Salah satu opsi yang dapat dipertimbangkan adalah memberikan keringanan atau pengurangan hukuman bagi koruptor yang bersedia menjadi justice collaborator (JC). Koruptor yang mau bekerja sama mengungkap jaringan lebih besar dapat memperoleh insentif dalam bentuk pengurangan hukuman atau mekanisme lain yang sesuai dengan prinsip keadilan.

Beberapa langkah alternatif yang bisa diambil dalam skenario rekonsiliasi dengan koruptor:

Pemisahan Korupsi Berdasarkan Periode Pemerintahan

Korupsi yang terjadi sebelum kepemimpinan Prabowo tetap diproses hukum, tetapi ada ruang untuk negosiasi, seperti pengembalian aset negara dengan potongan hukuman.

Korupsi yang terjadi pada masa kepemimpinan Prabowo harus dihukum seberat-beratnya, dengan mekanisme pemiskinan total dan penyitaan aset.

Penerapan Pembuktian Terbalik dan Pemiskinan Koruptor

Koruptor harus membuktikan bahwa aset yang dimilikinya bukan hasil kejahatan. Jika tidak bisa membuktikan, aset tersebut disita negara.
Pemiskinan koruptor dilakukan secara efektif dengan mekanisme penyitaan aset dan larangan menduduki jabatan publik.
Reformasi KPK dan Penegakan Hukum

KPK tidak boleh dipimpin oleh orang-orang dari Kepolisian, untuk menghindari konflik kepentingan.

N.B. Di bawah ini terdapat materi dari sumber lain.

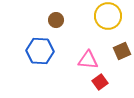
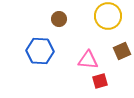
brown circle: moved 3 px right, 1 px up
red square: moved 1 px up; rotated 21 degrees clockwise
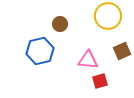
brown circle: moved 1 px right, 5 px down
blue hexagon: rotated 16 degrees counterclockwise
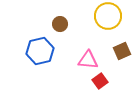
red square: rotated 21 degrees counterclockwise
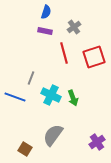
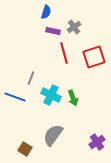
purple rectangle: moved 8 px right
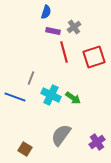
red line: moved 1 px up
green arrow: rotated 35 degrees counterclockwise
gray semicircle: moved 8 px right
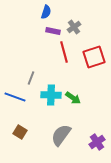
cyan cross: rotated 24 degrees counterclockwise
brown square: moved 5 px left, 17 px up
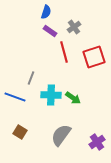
purple rectangle: moved 3 px left; rotated 24 degrees clockwise
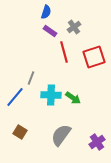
blue line: rotated 70 degrees counterclockwise
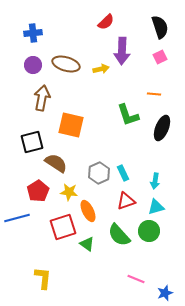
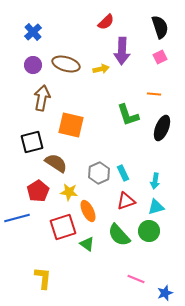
blue cross: moved 1 px up; rotated 36 degrees counterclockwise
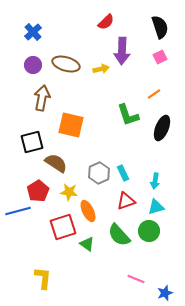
orange line: rotated 40 degrees counterclockwise
blue line: moved 1 px right, 7 px up
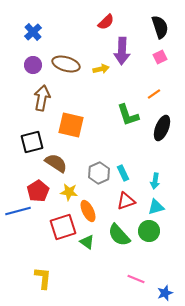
green triangle: moved 2 px up
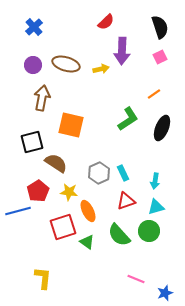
blue cross: moved 1 px right, 5 px up
green L-shape: moved 4 px down; rotated 105 degrees counterclockwise
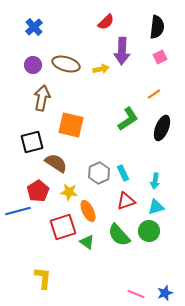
black semicircle: moved 3 px left; rotated 25 degrees clockwise
pink line: moved 15 px down
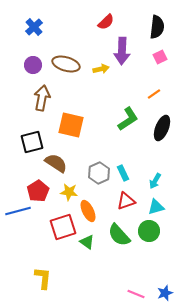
cyan arrow: rotated 21 degrees clockwise
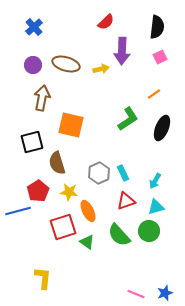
brown semicircle: moved 1 px right; rotated 140 degrees counterclockwise
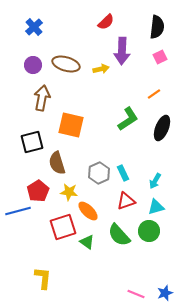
orange ellipse: rotated 20 degrees counterclockwise
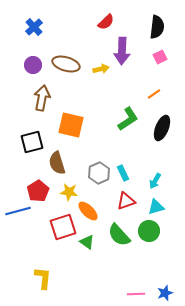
pink line: rotated 24 degrees counterclockwise
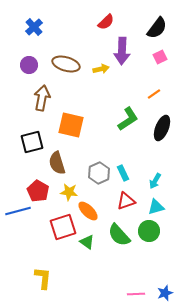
black semicircle: moved 1 px down; rotated 30 degrees clockwise
purple circle: moved 4 px left
red pentagon: rotated 10 degrees counterclockwise
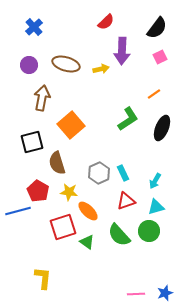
orange square: rotated 36 degrees clockwise
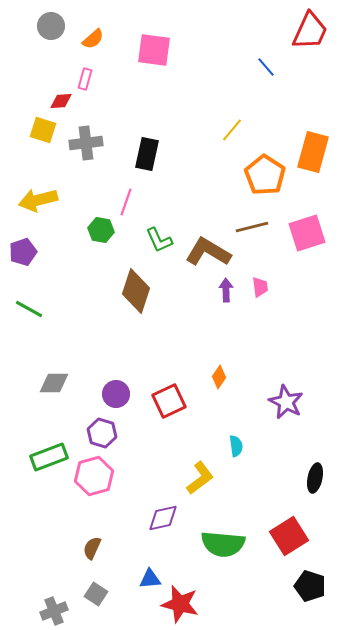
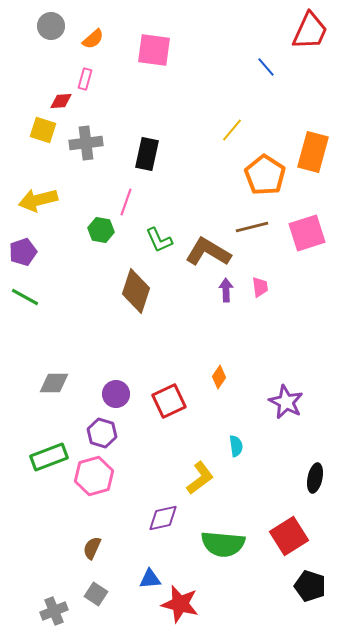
green line at (29, 309): moved 4 px left, 12 px up
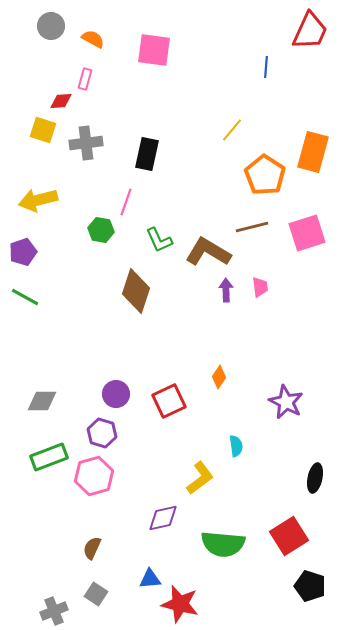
orange semicircle at (93, 39): rotated 110 degrees counterclockwise
blue line at (266, 67): rotated 45 degrees clockwise
gray diamond at (54, 383): moved 12 px left, 18 px down
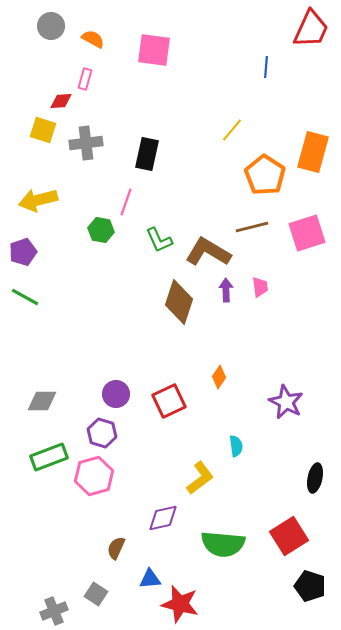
red trapezoid at (310, 31): moved 1 px right, 2 px up
brown diamond at (136, 291): moved 43 px right, 11 px down
brown semicircle at (92, 548): moved 24 px right
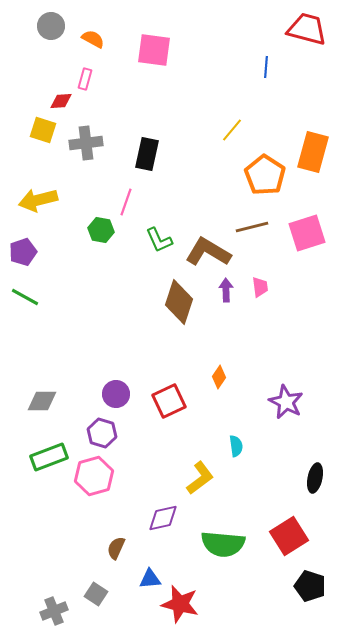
red trapezoid at (311, 29): moved 4 px left; rotated 99 degrees counterclockwise
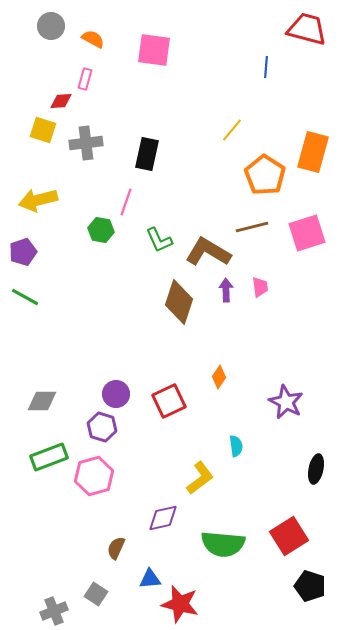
purple hexagon at (102, 433): moved 6 px up
black ellipse at (315, 478): moved 1 px right, 9 px up
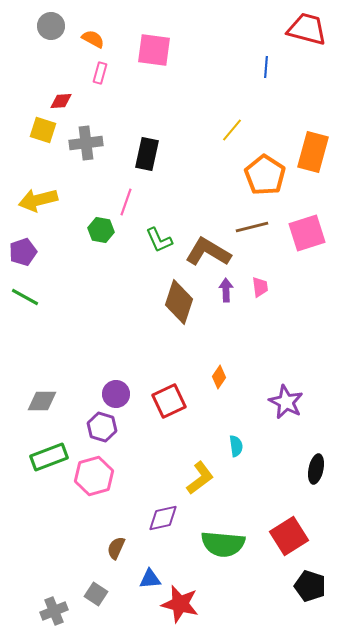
pink rectangle at (85, 79): moved 15 px right, 6 px up
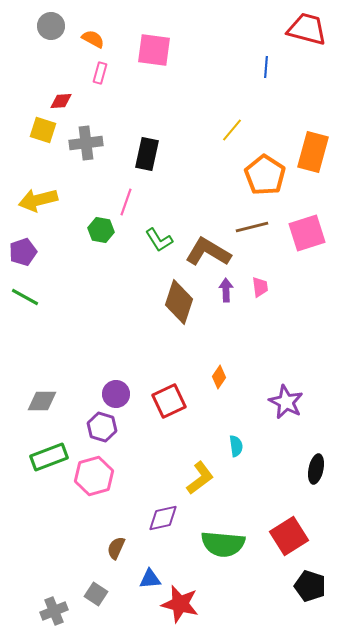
green L-shape at (159, 240): rotated 8 degrees counterclockwise
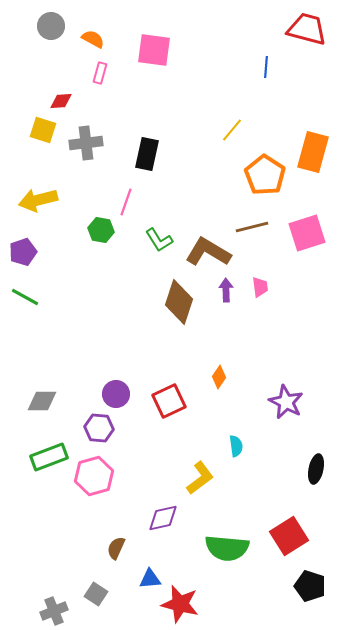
purple hexagon at (102, 427): moved 3 px left, 1 px down; rotated 12 degrees counterclockwise
green semicircle at (223, 544): moved 4 px right, 4 px down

Harus ada lembaga antitesis dari KPK yang bertindak sebagai pengawas independen.
Penggunaan Pendekatan Hukum yang Lebih Berani dan Out of the Box

Hukuman sosial berbasis kontribusi publik: Koruptor yang terbukti bersalah namun kooperatif dapat diwajibkan untuk mengelola proyek sosial atau program yang mendukung kepentingan masyarakat.
Pengampunan bersyarat dengan pengembalian aset: Koruptor yang mau mengembalikan 90% aset hasil korupsi bisa mendapatkan hukuman lebih ringan dengan pengawasan ketat.

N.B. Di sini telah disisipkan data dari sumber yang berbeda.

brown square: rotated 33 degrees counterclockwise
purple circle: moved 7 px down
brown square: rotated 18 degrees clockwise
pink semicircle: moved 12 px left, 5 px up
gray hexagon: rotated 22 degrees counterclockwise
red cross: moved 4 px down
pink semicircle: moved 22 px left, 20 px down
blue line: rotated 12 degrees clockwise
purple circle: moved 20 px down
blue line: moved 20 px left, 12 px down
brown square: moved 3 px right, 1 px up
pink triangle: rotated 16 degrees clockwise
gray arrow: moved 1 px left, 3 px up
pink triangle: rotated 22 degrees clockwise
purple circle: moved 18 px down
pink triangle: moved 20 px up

Pelembagaan sistem “whistleblower rewards”: Orang dalam yang melaporkan korupsi besar dengan bukti kuat bisa mendapatkan insentif keuangan atau perlindungan hukum khusus.
Harapan dan Tantangan di Era Prabowo
Masa kepemimpinan Prabowo membawa harapan baru dalam pemberantasan korupsi, tetapi tantangannya luar biasa besar. Diperlukan keberanian untuk mengambil langkah-langkah inovatif, termasuk pendekatan rekonsiliasi yang tetap berpegang pada prinsip keadilan dan keberlanjutan tata kelola negara. Jika hanya mengandalkan pendekatan hukum konvensional, upaya pemberantasan korupsi bisa berujung pada kegagalan seperti yang terjadi di pemerintahan-pemerintahan sebelumnya.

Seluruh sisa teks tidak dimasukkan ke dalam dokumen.